Zorunlu trafik sigorta poliçesinin 3.kişilerin uğradığı zararları kapsıyor olması, davacı …’nın olayda sürücüsü %75 kusurlu bulunan … plakalı aracın maliki ve sigorta ettiren olması ve buna göre de sigorta şirketine karşı 3.kişi konumunda bulunmaması nedeniyle, nihai takdir ve değerlendirme Sayın Mahkemeye ait olmak üzere;
Davacı Baba …’nın maddi zararından … Sigortanın sorumluluğunun söz konusu olmayacağı,
d)Tüm hak sahiplerinin maddi zarar toplamı poliçe limiti içinde kalmakta olup, manevi tazminat taleplerinin poliçe kapsamına girmediği,
e)Davalı … Sigorta bakımından KYTK’nun 99.maddesine göre en erken temerrüt tarihinin 06.03.2020 dava tarihi olarak belirlendiği,
B- Hak sahiplerinin davalı … Sigorta, … ile …’nin %25 kusuruna isabet eden maddi zararlarının aşağıdaki gibi olduğu;
a)Davacı Anne …’un destekten yoksun kalma sebebiyle maddi zararının 56.299,89 TL.

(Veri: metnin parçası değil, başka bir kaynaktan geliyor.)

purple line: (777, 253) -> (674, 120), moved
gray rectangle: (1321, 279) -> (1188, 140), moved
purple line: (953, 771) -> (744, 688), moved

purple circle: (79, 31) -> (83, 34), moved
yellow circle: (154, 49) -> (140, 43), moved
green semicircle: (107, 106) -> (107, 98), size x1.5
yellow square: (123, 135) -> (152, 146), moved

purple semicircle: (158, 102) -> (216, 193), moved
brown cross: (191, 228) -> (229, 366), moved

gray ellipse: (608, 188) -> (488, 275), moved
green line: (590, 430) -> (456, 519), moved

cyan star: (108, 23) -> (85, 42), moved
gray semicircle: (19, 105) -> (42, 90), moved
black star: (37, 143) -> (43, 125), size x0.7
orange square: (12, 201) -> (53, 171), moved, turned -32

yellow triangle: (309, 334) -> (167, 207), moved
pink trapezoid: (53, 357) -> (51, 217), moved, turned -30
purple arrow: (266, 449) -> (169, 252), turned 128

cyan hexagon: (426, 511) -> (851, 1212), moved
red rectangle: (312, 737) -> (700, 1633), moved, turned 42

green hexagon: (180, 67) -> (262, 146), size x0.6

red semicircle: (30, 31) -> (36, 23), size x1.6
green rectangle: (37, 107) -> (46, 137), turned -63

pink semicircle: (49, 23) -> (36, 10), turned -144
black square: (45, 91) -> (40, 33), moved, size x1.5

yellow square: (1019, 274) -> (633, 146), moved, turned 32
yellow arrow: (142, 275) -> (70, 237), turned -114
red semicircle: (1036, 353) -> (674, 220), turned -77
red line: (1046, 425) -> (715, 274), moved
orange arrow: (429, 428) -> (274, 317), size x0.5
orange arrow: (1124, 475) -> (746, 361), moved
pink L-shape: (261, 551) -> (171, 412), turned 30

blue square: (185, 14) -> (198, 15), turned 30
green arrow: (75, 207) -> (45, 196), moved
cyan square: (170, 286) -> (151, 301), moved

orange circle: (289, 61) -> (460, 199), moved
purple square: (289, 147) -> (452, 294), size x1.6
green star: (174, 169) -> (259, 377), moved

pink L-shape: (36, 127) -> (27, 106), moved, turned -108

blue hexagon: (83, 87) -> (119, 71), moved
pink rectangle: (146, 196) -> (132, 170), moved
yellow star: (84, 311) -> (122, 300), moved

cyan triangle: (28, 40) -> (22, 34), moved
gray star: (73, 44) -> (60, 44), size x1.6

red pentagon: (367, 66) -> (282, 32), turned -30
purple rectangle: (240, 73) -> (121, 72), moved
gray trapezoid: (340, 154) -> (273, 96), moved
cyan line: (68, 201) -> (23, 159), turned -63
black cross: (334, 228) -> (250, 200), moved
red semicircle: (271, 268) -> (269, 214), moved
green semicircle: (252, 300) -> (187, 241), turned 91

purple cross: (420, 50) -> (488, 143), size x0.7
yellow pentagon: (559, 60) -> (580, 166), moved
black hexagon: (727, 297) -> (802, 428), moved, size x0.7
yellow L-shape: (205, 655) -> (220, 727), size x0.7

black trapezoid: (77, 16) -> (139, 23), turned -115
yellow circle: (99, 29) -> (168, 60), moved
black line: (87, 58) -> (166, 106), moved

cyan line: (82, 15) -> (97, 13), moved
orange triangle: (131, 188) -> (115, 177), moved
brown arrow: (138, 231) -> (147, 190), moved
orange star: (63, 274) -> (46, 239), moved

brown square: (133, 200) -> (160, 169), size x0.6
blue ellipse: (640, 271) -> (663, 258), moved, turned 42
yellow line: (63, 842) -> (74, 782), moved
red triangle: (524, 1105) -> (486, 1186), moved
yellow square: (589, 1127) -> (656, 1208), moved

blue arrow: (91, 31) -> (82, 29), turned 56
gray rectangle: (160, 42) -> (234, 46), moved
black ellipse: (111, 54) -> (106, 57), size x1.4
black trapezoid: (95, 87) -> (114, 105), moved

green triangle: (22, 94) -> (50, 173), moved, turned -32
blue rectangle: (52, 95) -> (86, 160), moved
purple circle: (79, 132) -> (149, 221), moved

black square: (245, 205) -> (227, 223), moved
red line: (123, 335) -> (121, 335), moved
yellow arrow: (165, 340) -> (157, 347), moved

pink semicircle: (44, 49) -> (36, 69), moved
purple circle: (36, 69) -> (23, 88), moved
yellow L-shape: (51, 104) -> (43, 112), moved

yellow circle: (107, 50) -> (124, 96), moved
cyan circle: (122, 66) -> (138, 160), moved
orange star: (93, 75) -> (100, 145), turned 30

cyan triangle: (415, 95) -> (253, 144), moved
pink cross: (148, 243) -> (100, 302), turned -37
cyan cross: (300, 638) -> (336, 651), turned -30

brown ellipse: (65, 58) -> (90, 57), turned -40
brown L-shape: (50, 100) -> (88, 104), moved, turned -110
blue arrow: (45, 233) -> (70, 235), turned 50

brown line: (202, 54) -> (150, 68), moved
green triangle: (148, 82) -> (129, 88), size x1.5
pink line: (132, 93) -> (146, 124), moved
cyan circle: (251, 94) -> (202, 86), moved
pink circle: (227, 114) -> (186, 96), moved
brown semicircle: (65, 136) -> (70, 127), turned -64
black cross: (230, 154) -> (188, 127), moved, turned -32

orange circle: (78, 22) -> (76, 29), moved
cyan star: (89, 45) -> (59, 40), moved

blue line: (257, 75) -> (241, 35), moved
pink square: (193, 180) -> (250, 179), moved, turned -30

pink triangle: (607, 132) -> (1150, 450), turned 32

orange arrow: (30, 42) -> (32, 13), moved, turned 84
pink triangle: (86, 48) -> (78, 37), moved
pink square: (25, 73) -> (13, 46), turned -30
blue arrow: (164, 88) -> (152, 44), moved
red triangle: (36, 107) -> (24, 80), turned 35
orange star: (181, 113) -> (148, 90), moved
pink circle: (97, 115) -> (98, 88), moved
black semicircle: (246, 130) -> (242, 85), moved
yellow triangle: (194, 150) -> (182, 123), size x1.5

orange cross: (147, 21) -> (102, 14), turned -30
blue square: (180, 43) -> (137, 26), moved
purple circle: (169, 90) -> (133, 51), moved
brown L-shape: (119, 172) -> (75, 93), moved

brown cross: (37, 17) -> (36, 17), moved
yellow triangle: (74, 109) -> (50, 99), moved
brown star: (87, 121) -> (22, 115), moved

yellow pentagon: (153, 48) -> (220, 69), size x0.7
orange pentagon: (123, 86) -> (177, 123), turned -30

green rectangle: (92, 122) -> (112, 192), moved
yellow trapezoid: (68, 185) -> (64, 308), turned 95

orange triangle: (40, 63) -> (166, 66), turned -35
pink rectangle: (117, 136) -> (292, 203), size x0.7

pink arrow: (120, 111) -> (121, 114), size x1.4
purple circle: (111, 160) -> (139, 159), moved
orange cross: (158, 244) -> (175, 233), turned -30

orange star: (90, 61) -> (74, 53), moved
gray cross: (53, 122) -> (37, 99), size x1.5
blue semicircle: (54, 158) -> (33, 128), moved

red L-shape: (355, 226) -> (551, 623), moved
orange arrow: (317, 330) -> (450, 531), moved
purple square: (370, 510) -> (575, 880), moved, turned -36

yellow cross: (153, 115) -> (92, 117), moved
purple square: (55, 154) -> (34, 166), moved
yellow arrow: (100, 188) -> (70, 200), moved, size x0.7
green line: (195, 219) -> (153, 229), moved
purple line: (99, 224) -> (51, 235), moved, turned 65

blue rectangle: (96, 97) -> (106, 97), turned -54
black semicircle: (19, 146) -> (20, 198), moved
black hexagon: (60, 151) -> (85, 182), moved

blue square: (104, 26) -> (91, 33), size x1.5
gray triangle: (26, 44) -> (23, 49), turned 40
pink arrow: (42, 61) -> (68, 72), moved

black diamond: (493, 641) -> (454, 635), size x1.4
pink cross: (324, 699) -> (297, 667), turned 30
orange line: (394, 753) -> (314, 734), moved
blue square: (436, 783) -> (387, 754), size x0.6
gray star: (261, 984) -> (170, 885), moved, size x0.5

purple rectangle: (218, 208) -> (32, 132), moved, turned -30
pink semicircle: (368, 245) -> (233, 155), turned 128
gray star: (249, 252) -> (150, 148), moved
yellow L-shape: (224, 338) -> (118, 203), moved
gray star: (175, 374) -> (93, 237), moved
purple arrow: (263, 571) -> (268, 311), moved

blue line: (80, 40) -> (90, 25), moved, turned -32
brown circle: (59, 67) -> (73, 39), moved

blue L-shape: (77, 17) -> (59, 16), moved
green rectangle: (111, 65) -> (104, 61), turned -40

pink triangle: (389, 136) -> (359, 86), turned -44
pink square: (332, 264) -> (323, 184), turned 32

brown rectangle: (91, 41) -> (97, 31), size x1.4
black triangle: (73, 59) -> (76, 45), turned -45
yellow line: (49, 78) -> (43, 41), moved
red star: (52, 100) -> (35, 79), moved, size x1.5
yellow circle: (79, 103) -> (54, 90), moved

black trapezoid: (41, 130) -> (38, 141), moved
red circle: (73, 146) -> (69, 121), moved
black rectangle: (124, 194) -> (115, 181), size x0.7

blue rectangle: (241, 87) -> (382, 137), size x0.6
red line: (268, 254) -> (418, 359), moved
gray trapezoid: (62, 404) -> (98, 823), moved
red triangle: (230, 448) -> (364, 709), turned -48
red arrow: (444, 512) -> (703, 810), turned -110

b)Davacı Baba …’nın destekten yoksun kalma sebebiyle maddi zararının 46.121,34 TL. olduğu,
c)Tüm hak sahiplerinin maddi zarar toplamı poliçe limiti içinde kalmakta olup, manevi tazminat taleplerinin poliçe kapsamına girmediği,
d)Davalı … Sigorta bakımından KYTK’nun 99.maddesine göre en erken temerrüt tarihinin 06.03.2020 dava tarihi olarak belirlendiği,
Araç sürücüsü … ile işleten … bakımından herhangi bir ihtar ve ihbara gerek kalmaksızın temerrüdün 05.02.2019 vefat tarihinde gerçekleşmiş olacağı,
e)Davalı … ile …’un %25 kusur oranındaki sorumluluk durumuna göre Sayın Mahkemece takdir edilecek manevi tazminat tutarlarından sadece anılan davalıların sorumlu olacağı,
2.Seçenekte; Aktüeryal yönteme göre davacıların maddi zararı aşağıdaki gibidir;
A-Hak sahiplerinin davalı … Sigortanın %75 kusuruna isabet eden maddi zararlarının aşağıdaki gibi olduğu;
a)Davacı Anne …’un destekten yoksun kalma sebebiyle maddi zararı 112.277,04 TL.
b)Davacı Baba …’nın yoksun kalma sebebiyle maddi zararı 104.646,20 TL.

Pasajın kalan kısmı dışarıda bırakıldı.